For development and design artifact workflow we used a develop branch and individual features merged via pull requests from feature-specific branches. This was merged to master for evaluation purposes. Feature branches were merged after peer or project lead review and passing unit (Jasmine) tests (4). Continuous integration activity including automated testing was executed via a CircleCI cloud-based CI environment integrated into our GitHub repository (10).

Platform, architecture, technology and framework choices were made during an initial iteration 0 and informed by the constraints of the RFQ. We implemented a fundamentally responsive JavaScript solution with Bootstrap, AngularJS, CoffeeScript and Jade for the frontend and Node.js and Express for the backend (8). Data is accessed from https://open.fda.gov/food/enforcement/ in a RESTful manner. At Flexion we are long-time advocates of commercially-hardened open source, and have used open technologies to create and host our prototype. This prototype is released under a CC0 license as described in the LICENSE.md file and other components are licensed with MIT, MIT, Apache v2.0, BSD, GPL v2 and GPL v3 licenses (13).

Development-local test environments were automated using Grunt with a revision-controlled Dockerfile available for containerized testing when necessary or for running a standalone environment.

A publicly-accessible instance of the prototype is accessible using the url at the top of this document. It is running in a Docker container on Amazon EC2 infrastructure (9), provisioned via the automated process documented in RUNNING.md file in the root of the repository (11). The publicly-available prototype is monitored continuously using Amazon CloudWatch.

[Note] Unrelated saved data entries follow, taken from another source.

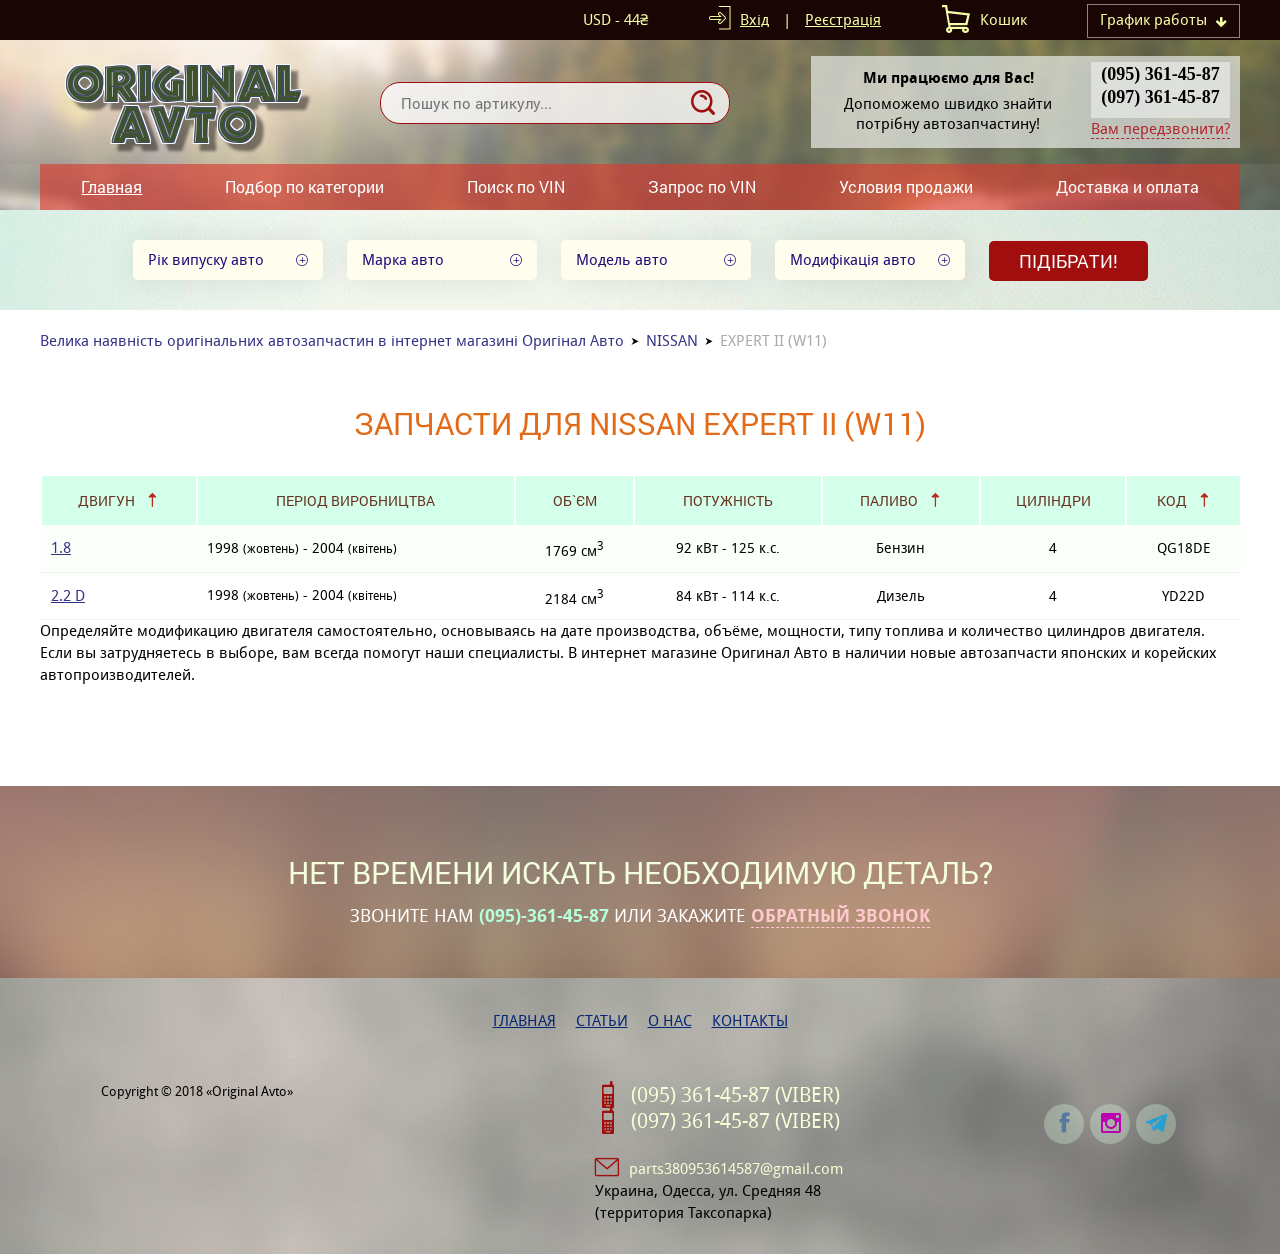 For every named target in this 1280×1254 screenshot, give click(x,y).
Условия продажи (906, 186)
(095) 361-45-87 (1160, 74)
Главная (111, 186)
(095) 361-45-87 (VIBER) (735, 1095)
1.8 (61, 547)
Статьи (602, 1020)
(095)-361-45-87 (544, 916)
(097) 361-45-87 (1160, 97)
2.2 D (68, 595)
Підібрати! (1068, 261)
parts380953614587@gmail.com (736, 1168)
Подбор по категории (304, 186)
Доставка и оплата (1127, 186)
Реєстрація (843, 19)
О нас (670, 1020)
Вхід (754, 19)
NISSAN (672, 340)
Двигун (106, 500)
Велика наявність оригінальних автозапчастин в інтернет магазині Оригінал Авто (332, 340)
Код (1172, 500)
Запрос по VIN (702, 186)
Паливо (889, 500)
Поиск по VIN (516, 186)
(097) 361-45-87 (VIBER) (735, 1121)
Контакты (750, 1020) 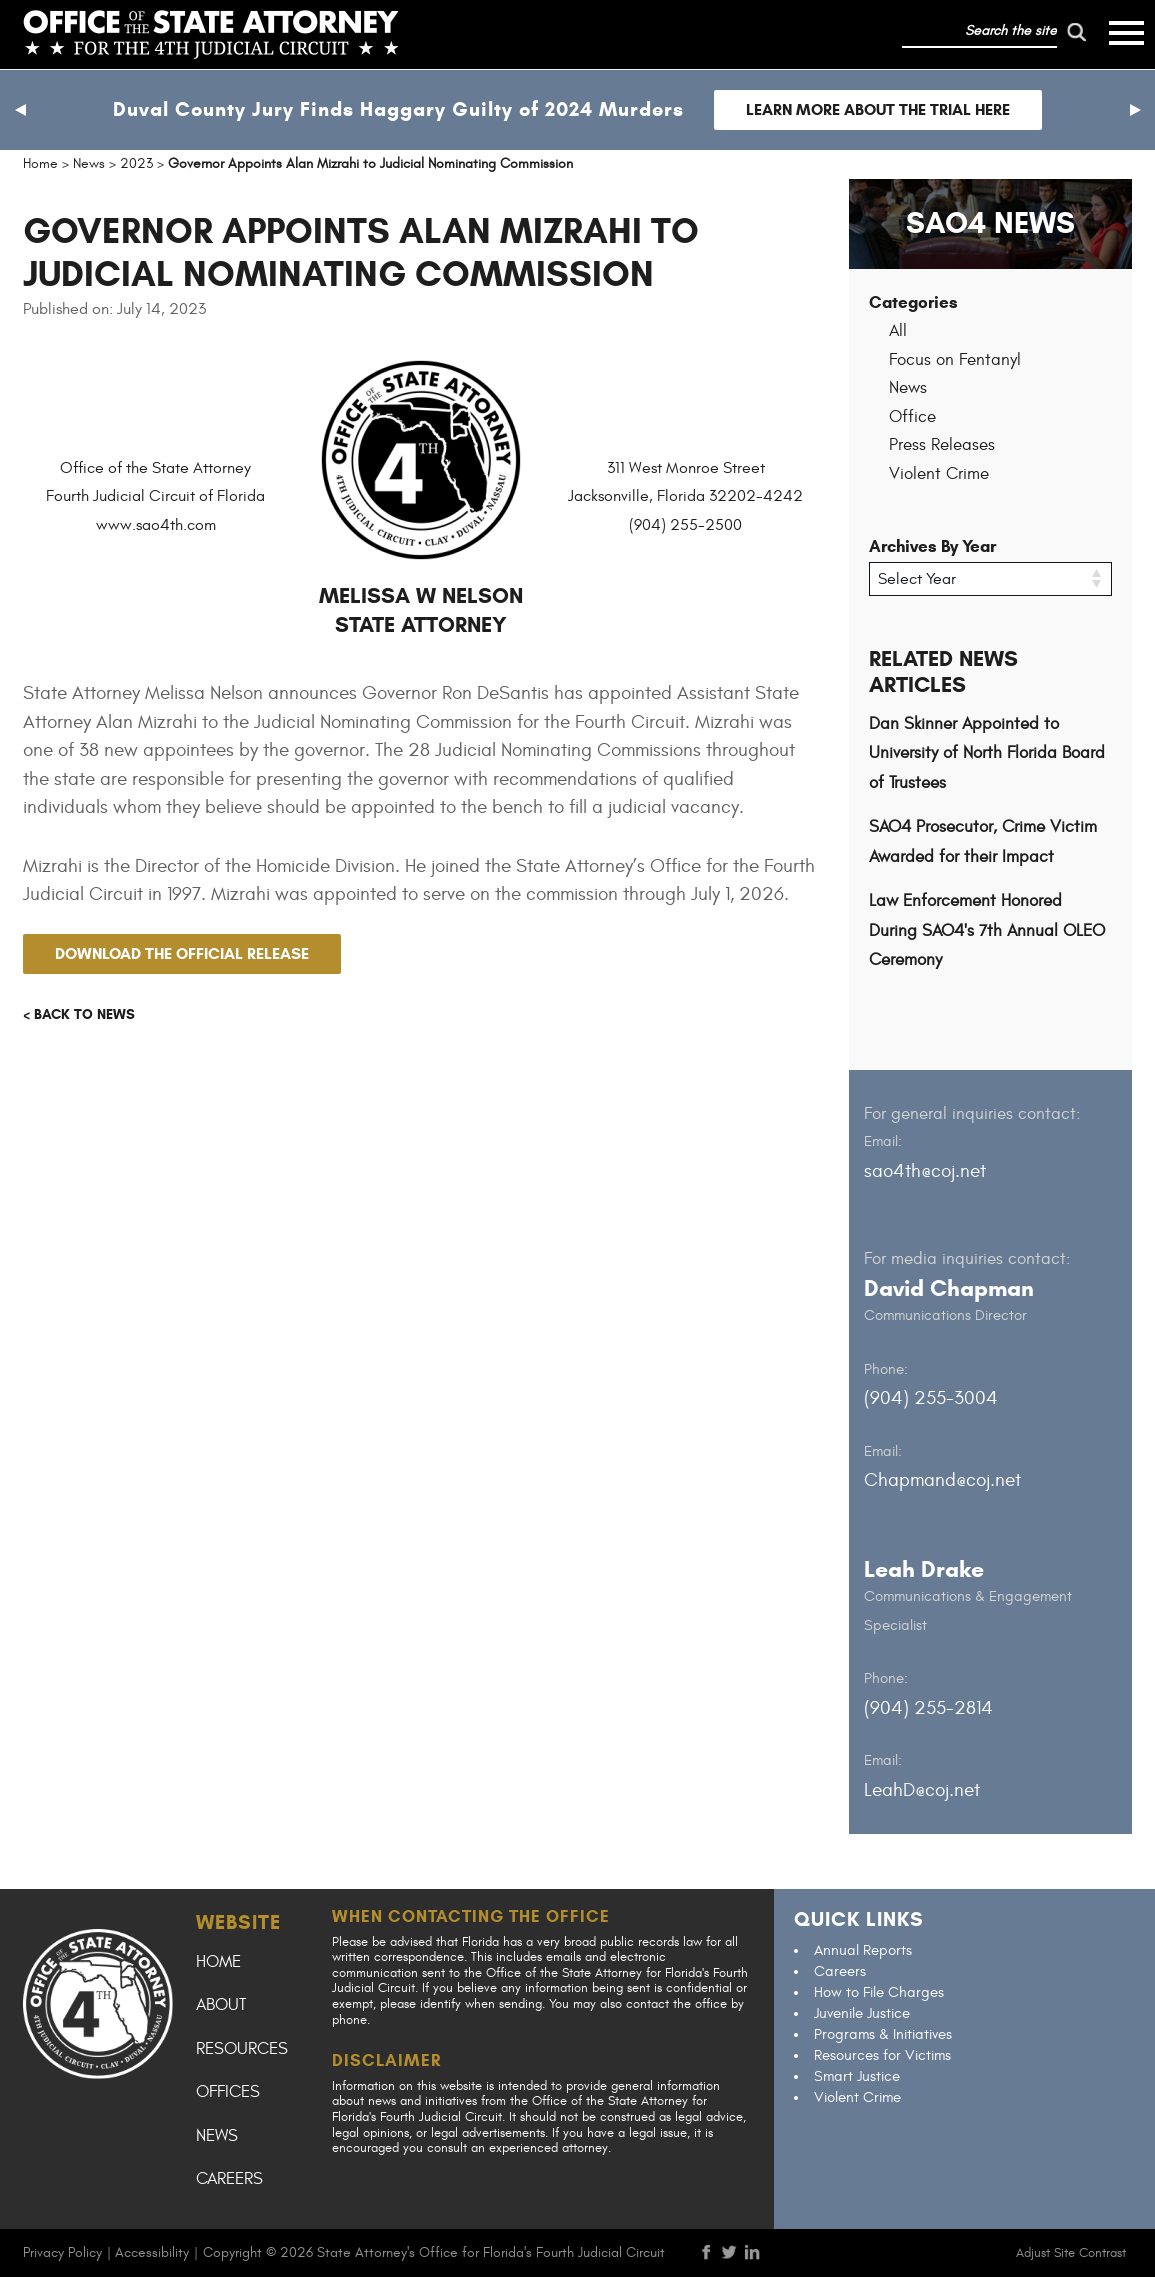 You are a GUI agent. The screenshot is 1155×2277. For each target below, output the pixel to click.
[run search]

Additional instructions are included in RUNNING.md for running this prototype on another machine, including either a lightweight “grunt serve” approach or a local containerized Docker approach (9).

The creation of this prototype was done in the typical Flexion manner: we take pride in our productivity and had a lot of fun delivering useful functionality in an agile, high-velocity manner as a high-functioning team using modern and open tools. We appreciate the non-traditional approach manifested in this RFQ and are philosophically very aligned with its tenets. We hope to be able to bring our agile skills to bear for the Federal government and 18F.